Virus crisis pushes 1m out of work

Sarah Kendell
— 1 minute read

More than a million Australians have lost their jobs since the start of the coronavirus crisis and 10 per cent of the labour force are working less hours than they wish to, according to new statistics.

Roy Morgan’s employment estimates for June showed that 3.45 million workers were currently unemployed or underemployed, amounting to almost a quarter of the total workforce.

While this was an improvement of 5,000 compared to May’s employment figures, the data also showed that 1.03 million more people were out of work since early March, when the coronavirus pandemic began.


Underemployment also rose dramatically in June, the data revealed, with 37,000 more people working less hours than they wanted to.

A total of 1.41 million people, or 10 per cent of Australia’s workforce, were underemployed by the end of the month.

However, total unemployment did drop slightly in June according to the research firm’s figures, with 2.05 million workers unemployed compared to 2.09 million in May.

Roy Morgan chief executive Michele Levine said the mild recovery was led by states where restrictions were beginning to ease, such as NSW and South Australia.
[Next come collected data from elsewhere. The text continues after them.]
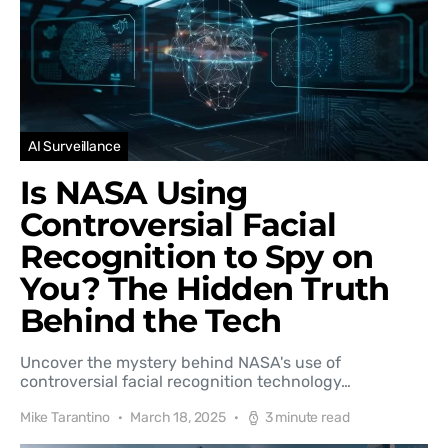
AI Surveillance
Is NASA Using
Controversial Facial
Recognition to Spy on
You? The Hidden Truth
Behind the Tech
Uncover the mystery behind NASA's use of
controversial facial recognition technology…
Mike Tarantino
March 18, 2025
3 minute read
“The monthly drop in unemployment was driven by the decline in NSW with unemployment dropping to 12 per cent, down 1 per cent in May, and clearly the lowest of any state,” Ms Levine said.

“Unemployment also declined in South Australia but was largely unchanged, or slightly up, in other states.”

Ms Levine said the figures illustrated that the economy had a long way to go before a sustained recovery was underway.

“The small changes in unemployment and [underemployment] in June illustrate just how much new growth is required to provide jobs for the more than 1 million Australians now unemployed that were working prior to the COVID-19 [shutdowns] enforced in mid-March,” she said.

“The developing situation in Victoria demonstrates that while in recent weeks many have considered the worst of COVID-19 may already be over, there is always the chance the virus can pose a renewed threat that does more damage to lives and livelihoods and the economy more broadly.”